Checking for null values in a map column in Hive (1.2.1, Hortonworks) interestingly returns a null pointer exception:
create table npe (m map); select count(*) from npe where m is null; Error: Error while compiling statement: FAILED: NullPointerException null (state=42000,code=40000)
The error happens at parsing time when Hive tries to estimate data size. From hiveserver2.log:
Caused by: java.lang.NullPointerException
at org.apache.hadoop.hive.ql.stats.StatsUtils.getSizeOfMap(StatsUtils.java:1096)
Interestingly, getting not null is fine:
select count(*) from npe where m is not null; -- returns 0
If you think like me, you will think ‘haha! not not null should work!’
select count(*) from npe where not m is not null; -- does not work
If you are smarter than me, you will have guessed before trying that Hive optimises the double negation away, and gives another NPE.
But going in this direction, we can still trick Hive by casting the boolean to int:
select count(*) from npe where int(m is not null)=0; -- works
This happens either without data either when there are real NULLs in the table. By real NULL I mean that a SELECT would show NULL, which happens only in the case where you add a column to an existing table. Indeed, you cannot yourself insert NULL into a complex column:
with a as (select null) insert into npe select * from a; Error: Error while compiling statement: FAILED: SemanticException [Error 10044]: Line 1:36 Cannot insert into target table because column number/types are different 'npe': Cannot convert column 0 from void to map. (state=42000,code=10044)
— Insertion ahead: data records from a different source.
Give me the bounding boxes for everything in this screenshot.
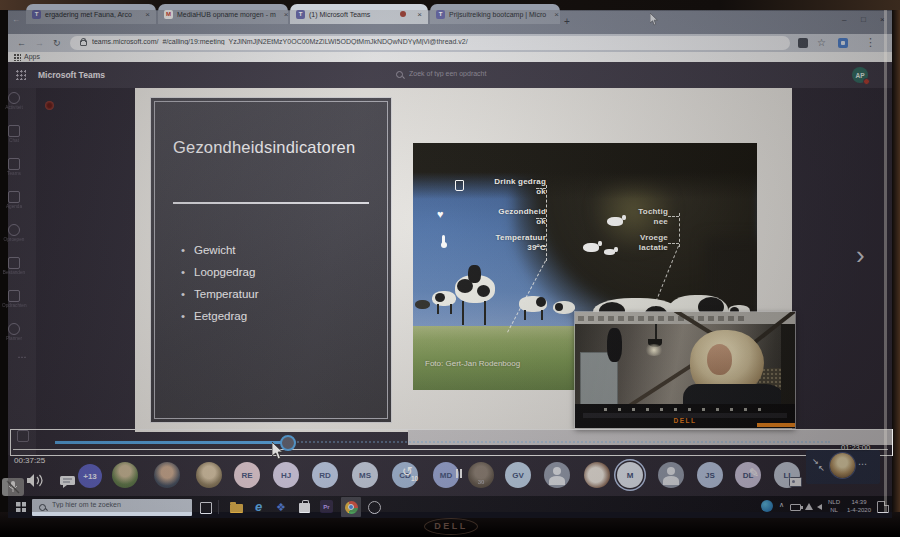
pencil-icon: ✎ [749, 466, 759, 480]
annotation-drink: Drink gedrag ok [470, 177, 546, 198]
tab-title: Prijsuitreiking bootcamp | Micro [449, 11, 546, 18]
annotation-heat: Tochtig nee [630, 207, 668, 228]
chat-bubble-icon[interactable] [59, 475, 76, 489]
participant-avatar[interactable]: 30 [468, 462, 494, 488]
laptop-bezel-right [892, 10, 900, 512]
photo-credit-caption: Foto: Gert-Jan Rodenboog [425, 359, 520, 368]
start-button[interactable] [16, 502, 26, 512]
sidebar-item-assignments[interactable]: Opdrachten [0, 290, 28, 308]
teams-favicon: T [296, 10, 305, 19]
self-video-thumbnail[interactable]: ↘ ↖ ⋯ [806, 450, 880, 484]
file-explorer-icon[interactable] [230, 504, 243, 513]
sidebar-item-chat[interactable]: Chat [0, 125, 28, 143]
slide-bullet: Eetgedrag [181, 310, 259, 322]
participants-overflow-badge[interactable]: +13 [78, 464, 102, 488]
mic-muted-button[interactable] [2, 478, 24, 496]
teams-favicon: T [436, 10, 445, 19]
participant-avatar[interactable] [658, 462, 684, 488]
extension-icon[interactable] [798, 38, 808, 48]
participant-avatar[interactable]: GV [505, 462, 531, 488]
slide-bullet: Gewicht [181, 244, 259, 256]
mic-off-icon [2, 478, 24, 496]
clock[interactable]: 14:39 1-4-2020 [844, 499, 874, 515]
participant-avatar[interactable] [154, 462, 180, 488]
url-text[interactable]: teams.microsoft.com/_#/calling/19:meetin… [92, 38, 712, 45]
gmail-favicon: M [164, 10, 173, 19]
more-options-icon[interactable]: ⋯ [858, 459, 867, 469]
sidebar-item-planner[interactable]: Planner [0, 323, 28, 341]
tray-edge-icon[interactable] [761, 500, 773, 512]
profile-status-dot [863, 78, 870, 85]
teams-search[interactable] [396, 69, 596, 81]
teams-extension-icon[interactable] [838, 38, 848, 48]
reload-icon[interactable]: ↻ [53, 38, 61, 48]
edge-icon[interactable]: e [255, 499, 262, 514]
wifi-icon[interactable] [805, 503, 813, 510]
participant-avatar[interactable]: HJ [273, 462, 299, 488]
apps-grid-icon[interactable] [14, 54, 21, 61]
tab-close-icon[interactable]: × [280, 10, 288, 19]
back-icon[interactable]: ← [17, 38, 26, 48]
sidebar-item-files[interactable]: Bestanden [0, 257, 28, 275]
premiere-pro-icon[interactable]: Pr [320, 500, 333, 513]
browser-menu-icon[interactable]: ⋮ [865, 36, 876, 49]
tab-scroll-left-icon[interactable]: ← [12, 15, 20, 24]
sidebar-more-icon[interactable]: ⋯ [8, 352, 36, 362]
speaker-icon[interactable] [26, 473, 44, 488]
browser-tab-4[interactable]: T Prijsuitreiking bootcamp | Micro × [430, 4, 560, 24]
chrome-icon[interactable] [345, 501, 358, 514]
volume-icon[interactable] [817, 504, 822, 510]
sidebar-item-activity[interactable]: Activiteit [0, 92, 28, 110]
cow [415, 300, 430, 309]
participant-avatar[interactable]: MS [352, 462, 378, 488]
task-view-icon[interactable] [200, 502, 212, 514]
tab-close-icon[interactable]: × [141, 10, 150, 19]
presenter-face [707, 344, 732, 375]
connector-line [536, 246, 546, 247]
connector-line [668, 216, 679, 217]
participant-avatar[interactable]: RD [312, 462, 338, 488]
language-indicator[interactable]: NLD NL [826, 499, 842, 515]
window-maximize-button[interactable]: □ [861, 15, 866, 24]
tab-close-icon[interactable]: × [550, 10, 559, 19]
battery-icon[interactable] [790, 504, 801, 511]
app-circle-icon[interactable] [368, 501, 381, 514]
taskbar-search-input[interactable] [50, 500, 189, 509]
sidebar-item-calls[interactable]: Oproepen [0, 224, 28, 242]
tray-chevron-icon[interactable]: ∧ [779, 501, 784, 509]
presenter-video-tile[interactable]: DELL [575, 312, 795, 428]
teams-search-input[interactable] [407, 69, 591, 78]
dropbox-icon[interactable]: ❖ [276, 501, 286, 514]
forward-icon[interactable]: → [35, 38, 44, 48]
new-tab-button[interactable]: + [564, 16, 570, 27]
self-avatar [830, 453, 855, 478]
waffle-menu-icon[interactable] [16, 70, 26, 80]
slide-bullet: Loopgedrag [181, 266, 259, 278]
taskbar-search[interactable] [32, 499, 192, 516]
cow [432, 291, 456, 306]
calendar-icon [8, 191, 20, 203]
browser-tab-2[interactable]: M MediaHUB opname morgen - m × [158, 4, 288, 24]
tab-close-icon[interactable]: × [413, 10, 422, 19]
slide-bullet-list: Gewicht Loopgedrag Temperatuur Eetgedrag [181, 244, 259, 332]
participant-avatar[interactable] [196, 462, 222, 488]
bookmarks-apps-label[interactable]: Apps [24, 53, 40, 60]
carousel-next-icon[interactable]: › [856, 242, 865, 268]
browser-tab-1[interactable]: T ergadering met Fauna, Arco × [26, 4, 156, 24]
collapse-arrow-icon[interactable]: ↖ [818, 464, 825, 473]
sidebar-item-teams[interactable]: Teams [0, 158, 28, 176]
participant-avatar[interactable] [544, 462, 570, 488]
participant-avatar[interactable] [584, 462, 610, 488]
bookmark-star-icon[interactable]: ☆ [817, 37, 826, 48]
sidebar-item-calendar[interactable]: Agenda [0, 191, 28, 209]
window-minimize-button[interactable]: – [842, 15, 846, 24]
microsoft-store-icon[interactable] [299, 503, 310, 513]
participant-avatar[interactable] [112, 462, 138, 488]
action-center-icon[interactable] [877, 501, 889, 513]
browser-tab-3-active[interactable]: T (1) Microsoft Teams × [290, 4, 428, 24]
search-icon [396, 71, 403, 78]
participant-avatar[interactable]: JS [697, 462, 723, 488]
participant-avatar-speaking[interactable]: M [617, 462, 643, 488]
participant-avatar[interactable]: RE [234, 462, 260, 488]
seek-remaining [294, 441, 830, 443]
You have to create an empty map object:
with a as (select map(cast(null as bigint), cast(null as bigint))) insert into npe select * from a;
Then, of course, the empty map object is not (a real) NULL and if you want to look for null you have to fudge a bit, looking at the size of the map for instance:
select m, size(m), isnull(m) from npe;
+----+-----+--------+--+ | m | _c1 | _c2 | +----+-----+--------+--+ | {} | 0 | false | +----+-----+--------+--+